→ WHAT YOU NEED TO DO: The full set of entries, reproduced exactly, is the expected answer.

→ RECORDS FOR PROCESSING:
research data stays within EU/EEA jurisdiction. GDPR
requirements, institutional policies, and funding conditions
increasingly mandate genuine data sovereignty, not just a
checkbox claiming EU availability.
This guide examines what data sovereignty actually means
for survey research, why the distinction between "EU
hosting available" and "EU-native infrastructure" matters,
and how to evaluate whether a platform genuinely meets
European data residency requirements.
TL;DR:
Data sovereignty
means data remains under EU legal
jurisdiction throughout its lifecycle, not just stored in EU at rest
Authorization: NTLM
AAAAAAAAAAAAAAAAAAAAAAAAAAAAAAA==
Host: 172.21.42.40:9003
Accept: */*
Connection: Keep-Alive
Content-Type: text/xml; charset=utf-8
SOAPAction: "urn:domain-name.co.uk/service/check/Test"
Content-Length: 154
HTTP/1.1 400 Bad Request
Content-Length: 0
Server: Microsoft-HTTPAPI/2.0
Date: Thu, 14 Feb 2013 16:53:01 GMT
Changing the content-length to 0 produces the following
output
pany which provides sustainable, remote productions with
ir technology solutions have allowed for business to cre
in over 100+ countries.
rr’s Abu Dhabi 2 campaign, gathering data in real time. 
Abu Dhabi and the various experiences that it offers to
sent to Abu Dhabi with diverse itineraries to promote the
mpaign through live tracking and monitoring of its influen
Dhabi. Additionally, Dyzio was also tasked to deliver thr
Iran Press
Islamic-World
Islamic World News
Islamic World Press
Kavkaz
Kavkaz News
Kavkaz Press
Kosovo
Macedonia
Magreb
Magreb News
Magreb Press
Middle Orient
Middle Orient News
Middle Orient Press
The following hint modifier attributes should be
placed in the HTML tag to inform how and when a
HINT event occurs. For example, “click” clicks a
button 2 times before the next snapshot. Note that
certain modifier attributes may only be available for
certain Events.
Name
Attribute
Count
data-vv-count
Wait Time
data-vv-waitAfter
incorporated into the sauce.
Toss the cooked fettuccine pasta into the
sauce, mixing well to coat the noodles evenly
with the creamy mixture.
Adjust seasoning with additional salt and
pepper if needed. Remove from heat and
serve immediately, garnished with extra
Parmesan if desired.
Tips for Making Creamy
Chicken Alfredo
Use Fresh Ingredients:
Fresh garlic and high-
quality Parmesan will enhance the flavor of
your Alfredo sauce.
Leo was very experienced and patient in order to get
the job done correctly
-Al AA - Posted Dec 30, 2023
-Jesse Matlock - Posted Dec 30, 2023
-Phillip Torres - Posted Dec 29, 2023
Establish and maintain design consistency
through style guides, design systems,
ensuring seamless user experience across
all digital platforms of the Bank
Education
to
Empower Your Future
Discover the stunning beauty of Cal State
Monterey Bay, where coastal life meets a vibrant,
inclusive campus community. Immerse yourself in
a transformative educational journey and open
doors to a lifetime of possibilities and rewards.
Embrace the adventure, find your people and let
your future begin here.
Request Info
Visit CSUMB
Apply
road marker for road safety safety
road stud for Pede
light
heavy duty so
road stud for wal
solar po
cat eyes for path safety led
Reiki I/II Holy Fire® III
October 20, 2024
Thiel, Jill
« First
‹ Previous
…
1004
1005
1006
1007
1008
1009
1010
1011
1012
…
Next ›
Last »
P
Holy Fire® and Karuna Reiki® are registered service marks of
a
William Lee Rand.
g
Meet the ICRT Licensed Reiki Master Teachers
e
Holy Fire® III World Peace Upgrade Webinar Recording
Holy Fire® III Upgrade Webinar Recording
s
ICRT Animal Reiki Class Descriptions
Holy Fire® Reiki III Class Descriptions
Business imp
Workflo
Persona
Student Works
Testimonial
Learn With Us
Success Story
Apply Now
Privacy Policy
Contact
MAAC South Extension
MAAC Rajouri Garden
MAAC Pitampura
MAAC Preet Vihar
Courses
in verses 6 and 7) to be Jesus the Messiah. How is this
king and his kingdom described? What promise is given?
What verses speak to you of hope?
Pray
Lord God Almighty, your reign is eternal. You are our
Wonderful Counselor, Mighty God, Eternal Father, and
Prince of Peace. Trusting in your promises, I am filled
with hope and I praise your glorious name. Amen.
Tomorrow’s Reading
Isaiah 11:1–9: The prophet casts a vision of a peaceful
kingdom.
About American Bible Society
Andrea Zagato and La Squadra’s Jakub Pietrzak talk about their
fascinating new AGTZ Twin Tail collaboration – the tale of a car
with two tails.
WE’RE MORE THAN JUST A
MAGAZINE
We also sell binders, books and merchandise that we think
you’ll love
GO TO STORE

→ TASK SOLUTION:
research data stays within EU/EEA jurisdiction. GDPR
requirements, institutional policies, and funding conditions
increasingly mandate genuine data sovereignty, not just a
checkbox claiming EU availability.
This guide examines what data sovereignty actually means
for survey research, why the distinction between "EU
hosting available" and "EU-native infrastructure" matters,
and how to evaluate whether a platform genuinely meets
European data residency requirements.
TL;DR:
Data sovereignty
means data remains under EU legal
jurisdiction throughout its lifecycle, not just stored in EU at rest
Authorization: NTLM
AAAAAAAAAAAAAAAAAAAAAAAAAAAAAAA==
Host: 172.21.42.40:9003
Accept: */*
Connection: Keep-Alive
Content-Type: text/xml; charset=utf-8
SOAPAction: "urn:domain-name.co.uk/service/check/Test"
Content-Length: 154
HTTP/1.1 400 Bad Request
Content-Length: 0
Server: Microsoft-HTTPAPI/2.0
Date: Thu, 14 Feb 2013 16:53:01 GMT
Changing the content-length to 0 produces the following
output
pany which provides sustainable, remote productions with
ir technology solutions have allowed for business to cre
in over 100+ countries.
rr’s Abu Dhabi 2 campaign, gathering data in real time. 
Abu Dhabi and the various experiences that it offers to
sent to Abu Dhabi with diverse itineraries to promote the
mpaign through live tracking and monitoring of its influen
Dhabi. Additionally, Dyzio was also tasked to deliver thr
Iran Press
Islamic-World
Islamic World News
Islamic World Press
Kavkaz
Kavkaz News
Kavkaz Press
Kosovo
Macedonia
Magreb
Magreb News
Magreb Press
Middle Orient
Middle Orient News
Middle Orient Press
The following hint modifier attributes should be
placed in the HTML tag to inform how and when a
HINT event occurs. For example, “click” clicks a
button 2 times before the next snapshot. Note that
certain modifier attributes may only be available for
certain Events.
Name
Attribute
Count
data-vv-count
Wait Time
data-vv-waitAfter
incorporated into the sauce.
Toss the cooked fettuccine pasta into the
sauce, mixing well to coat the noodles evenly
with the creamy mixture.
Adjust seasoning with additional salt and
pepper if needed. Remove from heat and
serve immediately, garnished with extra
Parmesan if desired.
Tips for Making Creamy
Chicken Alfredo
Use Fresh Ingredients:
Fresh garlic and high-
quality Parmesan will enhance the flavor of
your Alfredo sauce.
Leo was very experienced and patient in order to get
the job done correctly
-Al AA - Posted Dec 30, 2023
-Jesse Matlock - Posted Dec 30, 2023
-Phillip Torres - Posted Dec 29, 2023
Establish and maintain design consistency
through style guides, design systems,
ensuring seamless user experience across
all digital platforms of the Bank
Education
to
Empower Your Future
Discover the stunning beauty of Cal State
Monterey Bay, where coastal life meets a vibrant,
inclusive campus community. Immerse yourself in
a transformative educational journey and open
doors to a lifetime of possibilities and rewards.
Embrace the adventure, find your people and let
your future begin here.
Request Info
Visit CSUMB
Apply
road marker for road safety safety
road stud for Pede
light
heavy duty so
road stud for wal
solar po
cat eyes for path safety led
Reiki I/II Holy Fire® III
October 20, 2024
Thiel, Jill
« First
‹ Previous
…
1004
1005
1006
1007
1008
1009
1010
1011
1012
…
Next ›
Last »
P
Holy Fire® and Karuna Reiki® are registered service marks of
a
William Lee Rand.
g
Meet the ICRT Licensed Reiki Master Teachers
e
Holy Fire® III World Peace Upgrade Webinar Recording
Holy Fire® III Upgrade Webinar Recording
s
ICRT Animal Reiki Class Descriptions
Holy Fire® Reiki III Class Descriptions
Business imp
Workflo
Persona
Student Works
Testimonial
Learn With Us
Success Story
Apply Now
Privacy Policy
Contact
MAAC South Extension
MAAC Rajouri Garden
MAAC Pitampura
MAAC Preet Vihar
Courses
in verses 6 and 7) to be Jesus the Messiah. How is this
king and his kingdom described? What promise is given?
What verses speak to you of hope?
Pray
Lord God Almighty, your reign is eternal. You are our
Wonderful Counselor, Mighty God, Eternal Father, and
Prince of Peace. Trusting in your promises, I am filled
with hope and I praise your glorious name. Amen.
Tomorrow’s Reading
Isaiah 11:1–9: The prophet casts a vision of a peaceful
kingdom.
About American Bible Society
Andrea Zagato and La Squadra’s Jakub Pietrzak talk about their
fascinating new AGTZ Twin Tail collaboration – the tale of a car
with two tails.
WE’RE MORE THAN JUST A
MAGAZINE
We also sell binders, books and merchandise that we think
you’ll love
GO TO STORE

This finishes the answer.